Buduję właśnie trzecią wersję mojego mini-wrzeciona. Głowna zmiana dotyczy typu łożysk - w wersji 2 użyłem skośnych 7201, w wersji 3 - zwykłych 6001. Mam nadzieje że dzięki temu uda mi się osiągnąć większą prędkość obrotową. Oczywiście - tracę w ten sposób sporo na nośności łożysk ale przypuszczam że do planowanych zadań i tak będzie wystarczająca.
Przekrój:

Co do tej pory zrobiłem:

Jak widać podczas frezowania wcięć pod klucz przydarzył mi się mały wypadek...
Otwory w zewnętrznej tulei dystansowej mają służyć do ewentualnego uzupełniania smaru/oleju w łożyskach. Gwint na główce wrzeciona służy do nakręcenia osłony przeciwpyłowej (na przekroju jeszcze jej nie ma - będzie zachodzić na przednią część obudowy).
A tutaj mierzę luz osiowy łożyska w celu wyznaczenia długości tulejek dystansowych.

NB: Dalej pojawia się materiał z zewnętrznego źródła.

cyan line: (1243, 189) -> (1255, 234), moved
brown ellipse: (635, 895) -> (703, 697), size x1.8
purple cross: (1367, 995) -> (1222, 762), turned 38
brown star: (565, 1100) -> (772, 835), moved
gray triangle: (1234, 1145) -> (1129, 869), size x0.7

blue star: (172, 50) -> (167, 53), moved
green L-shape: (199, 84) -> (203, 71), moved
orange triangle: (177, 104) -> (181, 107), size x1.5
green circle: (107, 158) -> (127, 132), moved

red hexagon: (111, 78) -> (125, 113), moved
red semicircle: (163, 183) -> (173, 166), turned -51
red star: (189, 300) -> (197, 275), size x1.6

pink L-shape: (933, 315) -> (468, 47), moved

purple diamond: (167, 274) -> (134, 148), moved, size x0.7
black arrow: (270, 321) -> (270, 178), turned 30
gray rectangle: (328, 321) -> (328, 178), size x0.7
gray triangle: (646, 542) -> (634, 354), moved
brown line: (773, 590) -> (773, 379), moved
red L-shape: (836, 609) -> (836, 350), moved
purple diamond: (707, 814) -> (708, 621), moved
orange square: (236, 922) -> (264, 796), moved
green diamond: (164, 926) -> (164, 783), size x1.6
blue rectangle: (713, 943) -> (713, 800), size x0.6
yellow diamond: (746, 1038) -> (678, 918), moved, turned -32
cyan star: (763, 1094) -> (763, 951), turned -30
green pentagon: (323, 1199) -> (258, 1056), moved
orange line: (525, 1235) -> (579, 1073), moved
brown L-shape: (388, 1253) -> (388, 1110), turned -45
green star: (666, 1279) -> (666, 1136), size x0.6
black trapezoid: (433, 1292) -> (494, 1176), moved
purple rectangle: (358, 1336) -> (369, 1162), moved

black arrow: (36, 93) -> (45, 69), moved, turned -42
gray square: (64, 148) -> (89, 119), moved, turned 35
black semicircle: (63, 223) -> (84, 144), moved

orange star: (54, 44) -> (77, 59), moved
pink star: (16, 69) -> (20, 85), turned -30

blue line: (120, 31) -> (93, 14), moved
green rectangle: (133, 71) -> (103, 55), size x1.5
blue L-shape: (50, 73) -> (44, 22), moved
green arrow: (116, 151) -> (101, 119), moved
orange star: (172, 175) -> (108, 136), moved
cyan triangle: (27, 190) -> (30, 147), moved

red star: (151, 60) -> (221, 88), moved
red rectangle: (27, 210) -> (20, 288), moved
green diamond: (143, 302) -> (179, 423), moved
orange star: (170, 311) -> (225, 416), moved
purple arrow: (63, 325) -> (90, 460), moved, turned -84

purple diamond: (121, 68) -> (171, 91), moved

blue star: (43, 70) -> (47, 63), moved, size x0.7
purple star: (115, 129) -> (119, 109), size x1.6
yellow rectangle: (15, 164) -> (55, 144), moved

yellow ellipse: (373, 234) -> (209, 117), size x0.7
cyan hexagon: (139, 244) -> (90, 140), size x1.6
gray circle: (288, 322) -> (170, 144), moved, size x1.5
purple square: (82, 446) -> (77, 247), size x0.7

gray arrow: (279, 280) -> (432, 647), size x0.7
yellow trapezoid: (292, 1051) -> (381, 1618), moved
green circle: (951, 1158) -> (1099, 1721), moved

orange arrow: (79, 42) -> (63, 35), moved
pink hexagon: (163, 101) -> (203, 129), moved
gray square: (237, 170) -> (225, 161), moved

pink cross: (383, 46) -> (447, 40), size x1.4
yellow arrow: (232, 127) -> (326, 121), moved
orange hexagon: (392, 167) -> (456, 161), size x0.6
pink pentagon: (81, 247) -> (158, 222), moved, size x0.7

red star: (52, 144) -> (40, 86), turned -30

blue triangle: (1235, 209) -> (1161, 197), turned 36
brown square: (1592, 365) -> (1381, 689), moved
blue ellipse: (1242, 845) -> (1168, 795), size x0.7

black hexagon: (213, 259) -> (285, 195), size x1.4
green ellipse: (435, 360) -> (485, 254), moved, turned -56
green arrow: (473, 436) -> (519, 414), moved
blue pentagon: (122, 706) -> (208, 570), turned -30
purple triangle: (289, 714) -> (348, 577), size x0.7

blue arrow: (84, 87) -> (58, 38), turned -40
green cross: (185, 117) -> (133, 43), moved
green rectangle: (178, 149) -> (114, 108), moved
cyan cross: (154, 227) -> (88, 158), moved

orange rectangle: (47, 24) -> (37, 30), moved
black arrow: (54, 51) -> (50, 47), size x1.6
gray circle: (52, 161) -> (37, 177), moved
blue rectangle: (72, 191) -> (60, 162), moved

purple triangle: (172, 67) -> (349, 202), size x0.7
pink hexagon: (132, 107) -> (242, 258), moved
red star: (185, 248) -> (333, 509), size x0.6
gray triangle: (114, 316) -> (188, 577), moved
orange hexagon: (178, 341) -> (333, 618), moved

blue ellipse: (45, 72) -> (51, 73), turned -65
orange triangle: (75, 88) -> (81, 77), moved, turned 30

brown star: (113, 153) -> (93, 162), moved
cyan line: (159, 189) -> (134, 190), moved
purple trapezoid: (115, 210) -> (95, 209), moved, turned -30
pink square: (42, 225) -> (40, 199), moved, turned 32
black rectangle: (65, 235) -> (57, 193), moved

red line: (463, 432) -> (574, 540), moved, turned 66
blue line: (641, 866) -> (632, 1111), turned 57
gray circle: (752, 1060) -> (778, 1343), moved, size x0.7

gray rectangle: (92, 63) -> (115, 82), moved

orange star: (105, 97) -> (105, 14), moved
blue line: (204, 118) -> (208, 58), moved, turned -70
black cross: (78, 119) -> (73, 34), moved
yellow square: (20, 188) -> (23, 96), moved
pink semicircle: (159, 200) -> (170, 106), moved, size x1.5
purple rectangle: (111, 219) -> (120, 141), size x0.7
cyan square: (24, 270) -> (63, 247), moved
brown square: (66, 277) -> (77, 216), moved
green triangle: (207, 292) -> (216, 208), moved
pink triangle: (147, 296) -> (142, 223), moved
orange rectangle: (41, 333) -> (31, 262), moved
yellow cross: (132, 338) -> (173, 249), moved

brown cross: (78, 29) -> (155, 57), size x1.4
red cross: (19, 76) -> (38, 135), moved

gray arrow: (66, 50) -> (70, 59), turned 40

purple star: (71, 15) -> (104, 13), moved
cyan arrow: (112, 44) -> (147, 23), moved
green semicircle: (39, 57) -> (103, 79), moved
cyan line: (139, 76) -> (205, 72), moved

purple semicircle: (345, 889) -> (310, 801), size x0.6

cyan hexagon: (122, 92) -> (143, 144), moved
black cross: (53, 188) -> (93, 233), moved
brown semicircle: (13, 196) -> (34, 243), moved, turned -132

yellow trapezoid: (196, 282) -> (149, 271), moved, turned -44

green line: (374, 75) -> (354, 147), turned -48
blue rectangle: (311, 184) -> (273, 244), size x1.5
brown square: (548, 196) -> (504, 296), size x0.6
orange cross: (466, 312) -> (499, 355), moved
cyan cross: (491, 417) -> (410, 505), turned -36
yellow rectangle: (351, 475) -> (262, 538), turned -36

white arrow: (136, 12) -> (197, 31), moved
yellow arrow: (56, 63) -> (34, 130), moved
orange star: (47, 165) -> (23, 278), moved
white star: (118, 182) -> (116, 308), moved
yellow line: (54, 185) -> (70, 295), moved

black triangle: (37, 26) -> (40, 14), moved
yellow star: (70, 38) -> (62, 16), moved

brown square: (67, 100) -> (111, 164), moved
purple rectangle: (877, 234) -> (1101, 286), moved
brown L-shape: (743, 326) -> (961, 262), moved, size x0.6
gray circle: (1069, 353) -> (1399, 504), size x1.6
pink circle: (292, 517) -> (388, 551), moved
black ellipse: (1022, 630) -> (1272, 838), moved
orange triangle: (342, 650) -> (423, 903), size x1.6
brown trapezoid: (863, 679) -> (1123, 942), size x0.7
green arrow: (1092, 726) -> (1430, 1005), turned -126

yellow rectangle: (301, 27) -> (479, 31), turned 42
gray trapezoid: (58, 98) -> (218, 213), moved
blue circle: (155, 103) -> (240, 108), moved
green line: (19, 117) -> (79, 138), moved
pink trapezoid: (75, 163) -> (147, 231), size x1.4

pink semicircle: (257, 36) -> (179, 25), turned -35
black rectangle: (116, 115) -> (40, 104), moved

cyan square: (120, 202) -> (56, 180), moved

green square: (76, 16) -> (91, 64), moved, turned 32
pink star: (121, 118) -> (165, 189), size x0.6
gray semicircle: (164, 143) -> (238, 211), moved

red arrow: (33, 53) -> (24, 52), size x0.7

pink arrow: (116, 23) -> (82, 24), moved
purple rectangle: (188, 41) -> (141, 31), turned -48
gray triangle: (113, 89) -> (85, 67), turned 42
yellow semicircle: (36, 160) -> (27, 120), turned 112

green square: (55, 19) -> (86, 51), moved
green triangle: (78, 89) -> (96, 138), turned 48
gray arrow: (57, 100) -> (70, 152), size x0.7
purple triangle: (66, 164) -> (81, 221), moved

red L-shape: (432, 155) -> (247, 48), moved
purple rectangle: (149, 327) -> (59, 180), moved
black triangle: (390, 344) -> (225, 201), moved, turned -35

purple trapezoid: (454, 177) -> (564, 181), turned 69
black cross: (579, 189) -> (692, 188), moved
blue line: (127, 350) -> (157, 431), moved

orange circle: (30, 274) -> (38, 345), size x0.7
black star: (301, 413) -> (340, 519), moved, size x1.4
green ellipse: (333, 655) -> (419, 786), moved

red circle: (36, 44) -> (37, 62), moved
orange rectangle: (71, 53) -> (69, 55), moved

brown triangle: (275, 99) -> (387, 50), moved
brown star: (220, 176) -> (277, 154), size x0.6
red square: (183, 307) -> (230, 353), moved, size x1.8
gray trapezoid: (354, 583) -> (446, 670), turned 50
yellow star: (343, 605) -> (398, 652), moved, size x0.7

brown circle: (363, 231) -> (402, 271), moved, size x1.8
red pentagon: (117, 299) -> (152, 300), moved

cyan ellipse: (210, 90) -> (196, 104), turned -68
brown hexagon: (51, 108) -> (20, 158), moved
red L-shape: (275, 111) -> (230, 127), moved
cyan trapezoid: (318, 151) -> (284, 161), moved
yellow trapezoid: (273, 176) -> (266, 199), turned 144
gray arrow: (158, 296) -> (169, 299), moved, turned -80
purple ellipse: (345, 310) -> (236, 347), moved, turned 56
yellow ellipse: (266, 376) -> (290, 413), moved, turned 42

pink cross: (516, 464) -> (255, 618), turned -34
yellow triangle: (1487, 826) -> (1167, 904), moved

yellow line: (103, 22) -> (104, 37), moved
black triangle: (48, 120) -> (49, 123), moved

Pod łożyskiem jest precyzyjna "podkładka" z otworem w środku - tak żeby łożysko było podparte tylko przez pierścień zewnętrzny. Czujnik został wyzerowany na zewnętrznym pierścieniu łożyska a następnie przesunięty nad pierścień wewnętrzny - jak widać pierścień "zapadł" się o 0.08mm. W rzeczywistości trochę mniej bo czujnik naciska w jednym punkcie powodując przekoszenie pierścienia - po "centralnym" dociśnięciu pierścienia palcem wskazywany luz zmniejszył się do 0.06mm. Kiedy łożysko leży na płaskiej płycie (szyba 10mm grubości - jeśli ograniczyć się do niewielkiego obszaru nierówności są mniejsze niż 0.01, na przyszłość chyba zainwestuję w niewielką płytę pomiarowa) - oba pierścienie są na tym samym poziomie. Pomierzyłem kilka łożysk i doszedłem do wniosku że wewnętrzna tulejka dystansowa powinna być o 0.15mm krótsza od zewnętrznej (suma "luzów" dwóch łożysk).